Your objective :: All the lines below need retyping exactly, apart from the images.

### Raw data

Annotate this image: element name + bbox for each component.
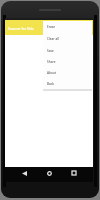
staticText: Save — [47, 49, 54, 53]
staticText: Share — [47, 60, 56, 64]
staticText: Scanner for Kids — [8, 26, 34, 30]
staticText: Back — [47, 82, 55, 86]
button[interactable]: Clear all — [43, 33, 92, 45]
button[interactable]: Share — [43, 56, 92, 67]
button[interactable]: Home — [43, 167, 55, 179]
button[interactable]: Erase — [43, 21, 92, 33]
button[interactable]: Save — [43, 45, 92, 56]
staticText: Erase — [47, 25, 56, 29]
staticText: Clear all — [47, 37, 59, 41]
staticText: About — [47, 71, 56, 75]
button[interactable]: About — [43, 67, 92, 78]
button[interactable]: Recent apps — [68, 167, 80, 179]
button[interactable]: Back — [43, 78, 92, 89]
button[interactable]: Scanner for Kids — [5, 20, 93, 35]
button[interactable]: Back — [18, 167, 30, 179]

######

Answer to the exercise ::
Annotate this image: element name + bbox for each component.
staticText: Save — [47, 49, 54, 53]
staticText: Share — [47, 60, 56, 64]
staticText: Scanner for Kids — [8, 26, 34, 30]
staticText: Back — [47, 82, 55, 86]
button[interactable]: Clear all — [43, 33, 92, 45]
button[interactable]: Share — [43, 56, 92, 67]
button[interactable]: Home — [43, 167, 55, 179]
button[interactable]: Erase — [43, 21, 92, 33]
button[interactable]: Save — [43, 45, 92, 56]
staticText: Erase — [47, 25, 56, 29]
staticText: Clear all — [47, 37, 59, 41]
staticText: About — [47, 71, 56, 75]
button[interactable]: About — [43, 67, 92, 78]
button[interactable]: Recent apps — [68, 167, 80, 179]
button[interactable]: Back — [43, 78, 92, 89]
button[interactable]: Scanner for Kids — [5, 20, 93, 35]
button[interactable]: Back — [18, 167, 30, 179]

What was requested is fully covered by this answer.